13. Electrocardiogram Flashcards
What are the two signals seen by skin electrodes with each systole?
Depolarisation and repolarisation.
Why do cardiac myocytes need to be connected by gap junctions?
For coordinated depolarisation and coordinated contraction.
What is the path of conduction across the heart?
Conduction starts at the SA node. Depolarisation then spread across the intermodal tracts, that allow coordinated contraction of the atria. The signal is then held at the AV node for a short time to allow full contraction of the atria before ventricular contraction. The depolarisation spreads down the bundle of His, the left bundle branch conducts marginally faster than the right bundle branch because the left ventricle is slightly larger than the right. Blood is pushed from the bottom upwards through the large vessels. The Purkinje fibres then feed conduction to the rest of the myocardium.
When does repolarisation take place?
280ms after depolarisation.
What is the route of repolarisation in the heart?
The opposite direction over the ventricles to repolarisation. The epicardial surface repolarises first and then the endocardial surface repolarises last.
Which two planes are inspected in an ECG?
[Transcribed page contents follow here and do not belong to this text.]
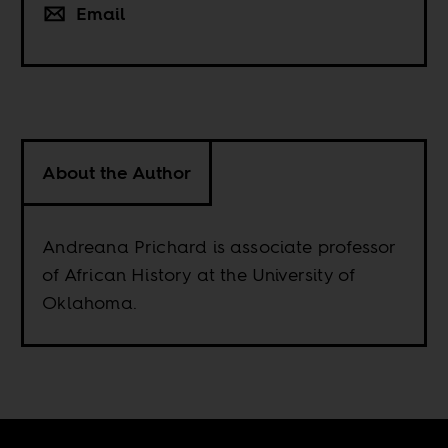
Email
About the Author
Andreana Prichard is associate professor
of African History at the University of
Oklahoma.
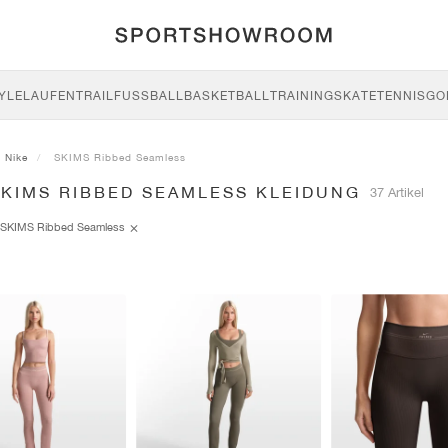
YLE
LAUFEN
TRAIL
FUSSBALL
BASKETBALL
TRAINING
SKATE
TENNIS
GO
Nike
SKIMS Ribbed Seamless
SKIMS RIBBED SEAMLESS KLEIDUNG
37 Artikel
SKIMS Ribbed Seamless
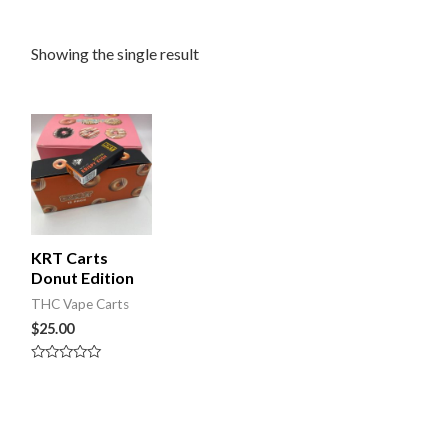
Showing the single result
KRT Carts
Donut Edition
THC Vape Carts
$
25.00
Rated
0
out
of
5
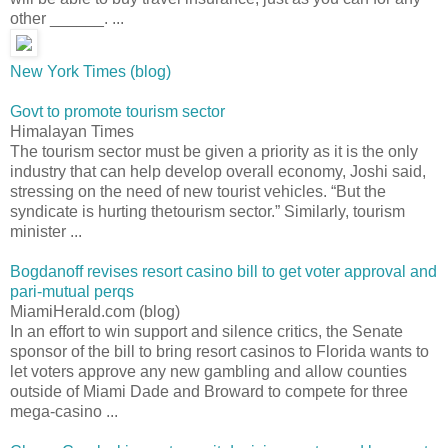
other ______. ...
New York Times (blog)
Govt to promote tourism sector
Himalayan Times
The tourism sector must be given a priority as it is the only
industry that can help develop overall economy, Joshi said,
stressing on the need of new tourist vehicles. “But the
syndicate is hurting thetourism sector.” Similarly, tourism
minister ...
Bogdanoff revises resort casino bill to get voter approval and
pari-mutual perqs
MiamiHerald.com (blog)
In an effort to win support and silence critics, the Senate
sponsor of the bill to bring resort casinos to Florida wants to
let voters approve any new gambling and allow counties
outside of Miami Dade and Broward to compete for three
mega-casino ...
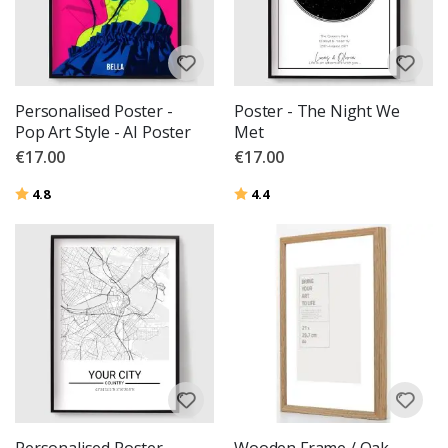
Personalised Poster -
Poster - The Night We
Pop Art Style - AI Poster
Met
€17.00
€17.00
Rating:
out of 5 stars
Rating:
out of 5 stars
4.8
4.4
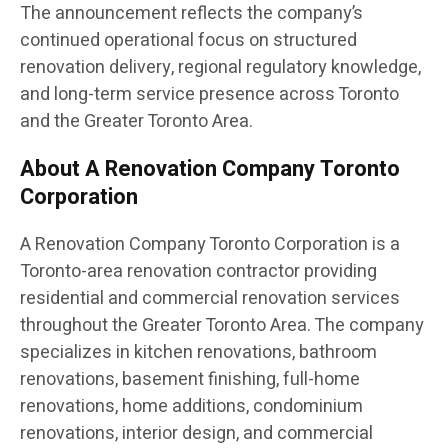
The announcement reflects the company’s
continued operational focus on structured
renovation delivery, regional regulatory knowledge,
and long-term service presence across Toronto
and the Greater Toronto Area.
About A Renovation Company Toronto
Corporation
A Renovation Company Toronto Corporation is a
Toronto-area renovation contractor providing
residential and commercial renovation services
throughout the Greater Toronto Area. The company
specializes in kitchen renovations, bathroom
renovations, basement finishing, full-home
renovations, home additions, condominium
renovations, interior design, and commercial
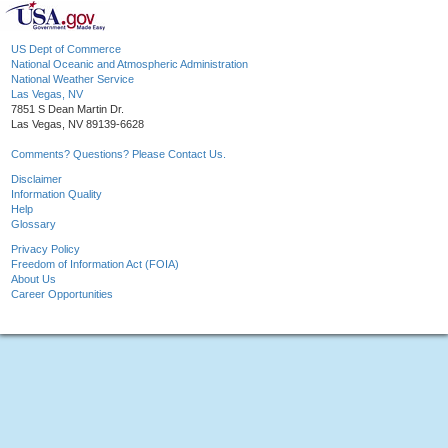
US Dept of Commerce
National Oceanic and Atmospheric Administration
National Weather Service
Las Vegas, NV
7851 S Dean Martin Dr.
Las Vegas, NV 89139-6628
Comments? Questions? Please Contact Us.
Disclaimer
Information Quality
Help
Glossary
Privacy Policy
Freedom of Information Act (FOIA)
About Us
Career Opportunities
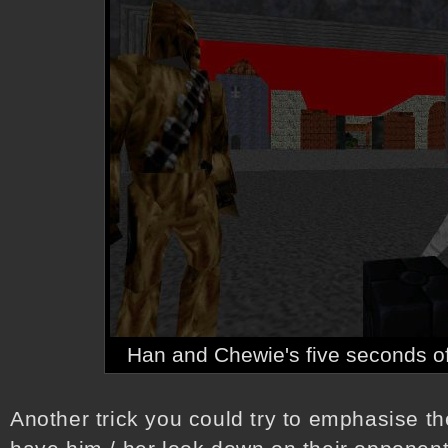
Han and Chewie's five seconds o
Another trick you could try to emphasise th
The frontal and horizontal planes.
What are the two types of leads used in electrocardiograms?
Unipolar leads - read from labelled positive electrode and utilise several other electrodes as the negative.
Bipolar leads - Use one positive and one negative electrode form standard limb leads in the configuration of Einthoven’s triangle.
What are the directions of leads in Einthoven’s triangle?
Lead I looks from the positive left arm to negative right arm.
Lead II looks from positive left leg to negative right arm.
Lead III looks from positive left left to negative left arm.
When does depolarisation and repolarisation cause positive and negative deflection?
Positive deflection from depolarisation moving towards an electrode or repolarisation moving away from an electrode.
Negative deflection from depolarisation moving away from an electrode or repolarisation moving towards an electrode.
What does the amplitude of a signal of an ECG depend on?
How much muscle is depolarising and how directly it’s moving towards the electrode.
Summarise what causes the signals of an ECG.
P wave - atrial depolarisation
Q wave - septal depolarisation spreading to the ventricle
R wave - main ventricular depolarisation
S wave - end ventricular depolarisation
T wave - ventricular repolarisation
What can cause confounding of ECG results?
Lead misplace meant, muscle contraction (from talking, moving etc.), interference from other machines etc, poor electrode contact (from sweating, or hair etc.).
What is the electrocardiogram?
The large changing electrical field which can be detected by electrodes on the body surface.